Kevin Stanford is an academic adviser for undergraduate students in the Kania School of Management at the University of Scranton. He is passionate about chameleons, which he breeds and sells. He has been featured in podcasts on chameleonbreeder.com, and his chameleons were featured in a National Geographic video “Beautiful Footage: Chameleons Are Amazing.” A graduate of Western Wayne High School, Stanford earned a degree in business from Penn State University and plans to receive his master’s degree in business administration from U of S this spring. He lives in Scranton with his boyfriend, Brian.
Meet Kevin Stanford…
What is working with dozens of undergraduate students every day like?
I love it. It definitely felt like I found my niche when I found this job. I’ve known I wanted to get into higher education for quite a few years, but I didn’t know specifically what job, and now I can’t imagine doing anything else.
What is your favorite part about being an academic adviser?
Seeing someone come in as a freshman and then completely changing into a grown-up and how much they mature and everything that they’ve done, then watching them walk across the stage at graduation.
What about chameleons interests you?
Just how different they are. I love the fact that they change color and they have long tongues and they have oven mitt-looking hands and their eyes look in different directions at once, so they’re not just the typical reptile.
Why did you get into chameleon breeding?
Specifically chameleons was about 15 years ago. I had lots of snakes, lizards, frogs and all sorts of things growing up, which was kind of a mixture of my parents because my mom kept fuzzy animals and my dad brought home stuff like snakes. I liked the challenge of chameleons, because they’re a lot harder to keep and breed than other groups of reptiles.

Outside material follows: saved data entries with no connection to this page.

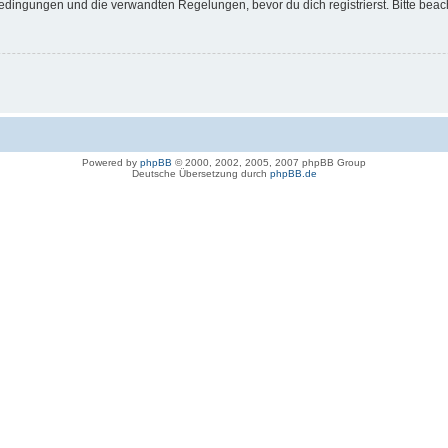
dingungen und die verwandten Regelungen, bevor du dich registrierst. Bitte beac
Powered by
phpBB
© 2000, 2002, 2005, 2007 phpBB Group
Deutsche Übersetzung durch
phpBB.de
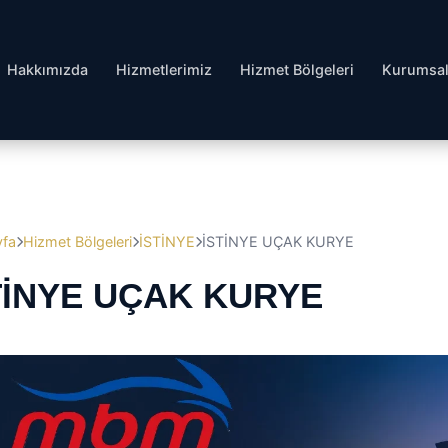
Hakkımızda
Hizmetlerimiz
Hizmet Bölgeleri
Kurumsa
yfa
Hizmet Bölgeleri
İSTİNYE
İSTİNYE UÇAK KURYE
TİNYE UÇAK KURYE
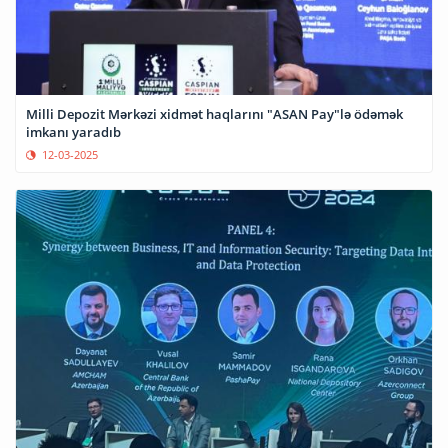
Milli Depozit Mərkəzi xidmət haqlarını "ASAN Pay"lə ödəmək
imkanı yaradıb
12-03-2025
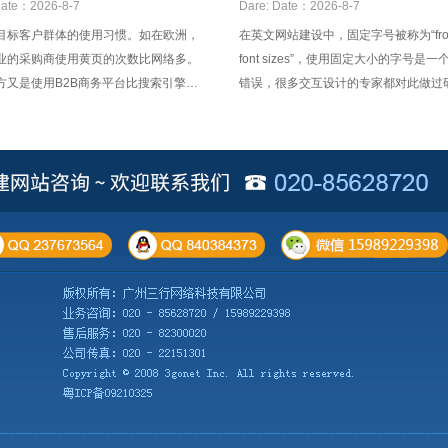
ate：2026-8-7
Dare:
Date：2026-8-7
目标客户群体的使用习惯。如在欧洲，
在英文网站建设中，固定字号被称为“fro
业的采购商使用黄页的次数比网络多。
font sizes”，使用固定大小的字号是
方又是使用B2B商务平台比搜索引擎
错误，很多交互设计的专家都对此做过
些地方又是相反，还有展会等，要根据
使用相对字号是比较正确，于是，中文
区的习惯来制定不同的网络营销方案。
文字也被设计成了相对字号。这种做法
中在英文网站的中文版的设计中。然而
文，相对字号却不如预想的那么好。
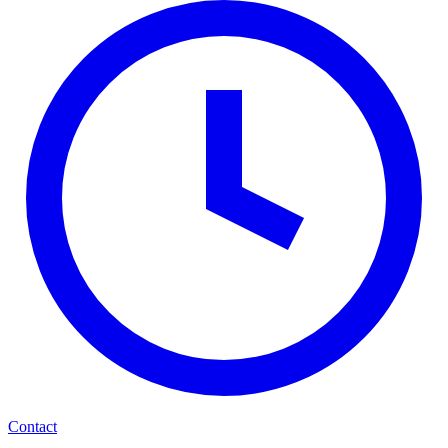
Contact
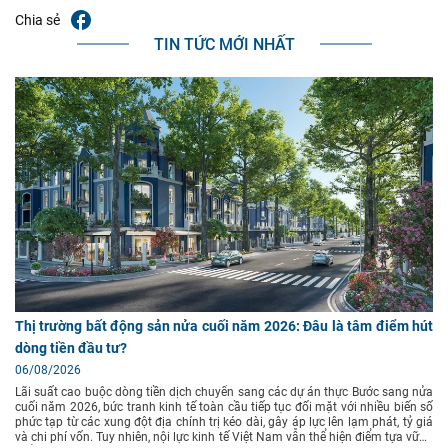
Chia sẻ
TIN TỨC MỚI NHẤT
Thị trường bất động sản nửa cuối năm 2026: Đâu là tâm điểm hút
dòng tiền đầu tư?
06/08/2026
Lãi suất cao buộc dòng tiền dịch chuyển sang các dự án thực Bước sang nửa
cuối năm 2026, bức tranh kinh tế toàn cầu tiếp tục đối mặt với nhiều biến số
phức tạp từ các xung đột địa chính trị kéo dài, gây áp lực lên lạm phát, tỷ giá
và chi phí vốn. Tuy nhiên, nội lực kinh tế Việt Nam vẫn thể hiện điểm tựa vững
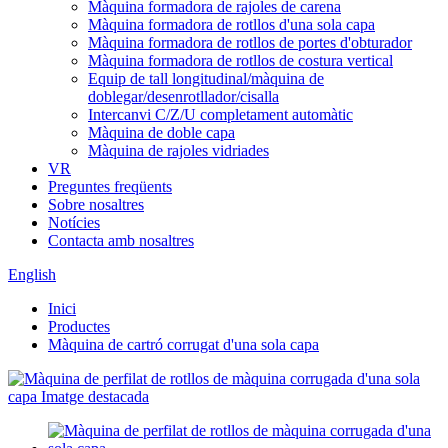
Màquina formadora de rajoles de carena
Màquina formadora de rotllos d'una sola capa
Màquina formadora de rotllos de portes d'obturador
Màquina formadora de rotllos de costura vertical
Equip de tall longitudinal/màquina de
doblegar/desenrotllador/cisalla
Intercanvi C/Z/U completament automàtic
Màquina de doble capa
Màquina de rajoles vidriades
VR
Preguntes freqüents
Sobre nosaltres
Notícies
Contacta amb nosaltres
English
Inici
Productes
Màquina de cartró corrugat d'una sola capa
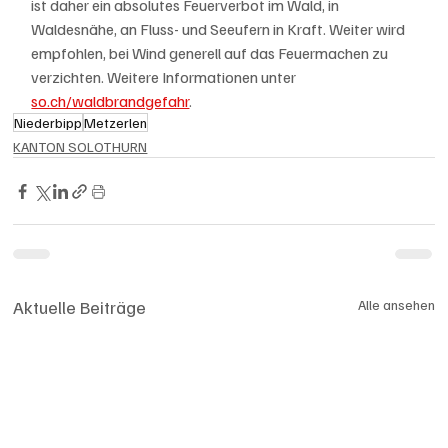
ist daher ein absolutes Feuerverbot im Wald, in 
Waldesnähe, an Fluss- und Seeufern in Kraft. Weiter wird 
empfohlen, bei Wind generell auf das Feuermachen zu 
verzichten. Weitere Informationen unter 
so.ch/waldbrandgefahr
.
Niederbipp
Metzerlen
KANTON SOLOTHURN
Aktuelle Beiträge
Alle ansehen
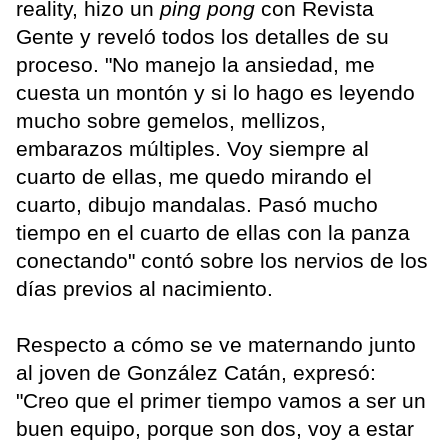
reality, hizo un
ping pong
con Revista
Gente y reveló todos los detalles de su
proceso. "No manejo la ansiedad, me
cuesta un montón y si lo hago es leyendo
mucho sobre gemelos, mellizos,
embarazos múltiples. Voy siempre al
cuarto de ellas, me quedo mirando el
cuarto, dibujo mandalas. Pasó mucho
tiempo en el cuarto de ellas con la panza
conectando" contó sobre los nervios de los
días previos al nacimiento.
Respecto a cómo se ve maternando junto
al joven de González Catán, expresó:
"Creo que el primer tiempo vamos a ser un
buen equipo, porque son dos, voy a estar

What are some challenges that make chameleons difficult to breed?
The eggs can take up to a year to hatch. Some of them require cooling, so I may need to hibernate the eggs after a month and a half at room temperature. I’ll lower the temperature to 50 degrees for the next month and a half, then back to room temperature. Once the hatchlings come out of the eggs, just raising them can be a challenge, too. One of the most frustrating things, and it used to happen a lot, was realizing that there wasn’t enough vitamin A in the parents for the Carpet Chameleons, so the babies would incubate for the entire 12 months and the eggs would be ready to hatch, but instead of breaking open, the baby would die full-term inside. It took me a couple years, with about a 10-percent success rate, to figure out that was what I was missing. That was really frustrating, especially when you wait a year to see something and there was nothing you could do at that point.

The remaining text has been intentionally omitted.